Ähnlich wie im Hochsommer am Sprungturm tummeln sich nun also im Erdgeschoss die medizinischen Kunstspringer. In den luftigen Höhen dieses Hauses aber herrscht die Stille und Einsamkeit einer idyllischen Winterlandschaft. Dennoch, wie er sich da an die Brüstung der Dachterrasse gelehnt so vorbeugt, der Willibald, kommt ihm dann doch der Gedanke: Ein wenig nach Sprungturm und Strecksprung vorwärts sieht es von hier heroben schon aus.
Was seine Möbel angeht, ist der Metzger ja ein Meisteranalytiker, ansonsten aber liegt ihm das Spurenlesen nicht unbedingt im Blut. Viel Phantasie gehört allerdings nicht dazu, um die Lektüre im Schnee entsprechend entziffern zu können. Eine Raucherterrasse in einem Kinderspital ist ja erwartungsgemäß nicht unbedingt ein Ort regen Treibens, und den Fußabdrücken nach zu urteilen, erfolgt in diesem Haus die Tabakverbrennung entweder verbotenerweise in diversen überheizten Innenräumen, oder es gibt nur zwei Nikotinkonsumenten. Die größere der beiden Fußspuren führt vom Eingang zum Geländer und wieder zurück, die kleinere führt ebenfalls vor bis zur Brüstung, direkt neben die andere Spur, für den Retourweg allerdings wurde eine andere Route genommen.
Das könnte rückblickend nun bedeuten: Zwei Menschen standen nebeneinander vor dem Abgrund. Vielleicht hat sich Maria Kaufmann vor ihrem Fall noch gefällig unterhalten, nach Kraftakt oder Tumult sehen die beiden Abdrücke nämlich nicht aus.
Seltsam findet er das, der Metzger. Ein kumpelhafter Schlag auf den Rücken reicht wohl nicht aus, um einen menschlichen Körper gegen seinen Willen über ein Geländer in die Tiefe zu befördern. Irgendetwas Sonderbares war da in Maria Kaufmanns Blick, etwas Abwesendes, etwas sich völlig dem Schicksal Ergebendes. Ist Maria Kaufmann also tatsächlich freiwillig gesprungen? Hat sie ihr: „Ich geh nur schnell auf ein Sprüngerl hinauf …“ wörtlich gemeint? Warum steigt sie zu diesem Zweck nicht bei sich zu Hause aufs Dach, sondern fährt ins Spital?

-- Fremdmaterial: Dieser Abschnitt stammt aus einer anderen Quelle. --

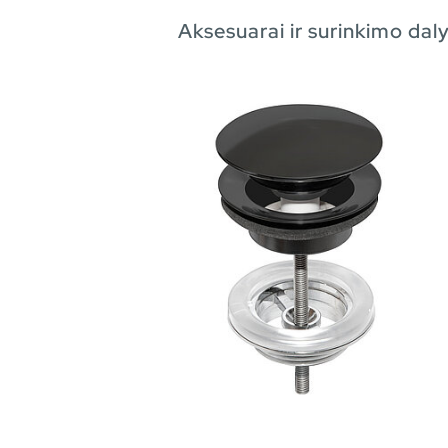
Aksesuarai ir surinkimo dal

Warum kündigt sie extra an, rauchen gehen zu wollen, und wartet nicht einfach, bis jeder Besuch weg und sie allein ist?
Hat sie zunächst also gar nicht vorgehabt zu springen, sondern zur Motivation dieses selbstmörderischen Aktes erst auf der Terrasse etwas zu hören oder zu sehen bekommen? Welche Botschaft kann so bedrohlich, so fürchterlich sein, dass eine Mutter aus freiem Willen in den Tod stürzt?

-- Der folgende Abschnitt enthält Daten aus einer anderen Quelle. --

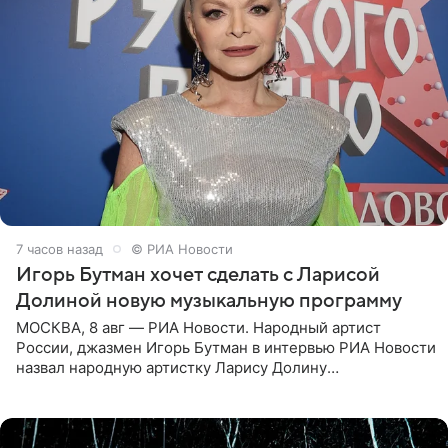
7 часов назад
© РИА Новости
Игорь Бутман хочет сделать с Ларисой
Долиной новую музыкальную программу
МОСКВА, 8 авг — РИА Новости. Народный артист
России, джазмен Игорь Бутман в интервью РИА Новости
назвал народную артистку Ларису Долину
великолепной певицей и рассказал о желании сделать с
ней новую совместную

Ein bisschen zu viele Fragen vielleicht, um allein die Antworten zu finden, sieht der Metzger ein und tut, was zu tun ist.
Das waren noch Zeiten, wo sich schon allein die Inbetriebnahme eines derartig schweren Geräts zur Dokumentation kraftstrotzender Männlichkeit eignete: Lederjacke zu, Helm auf, Standbein einklappen, Schwergewicht leicht zur Seite neigen und Kickstarter durchtreten.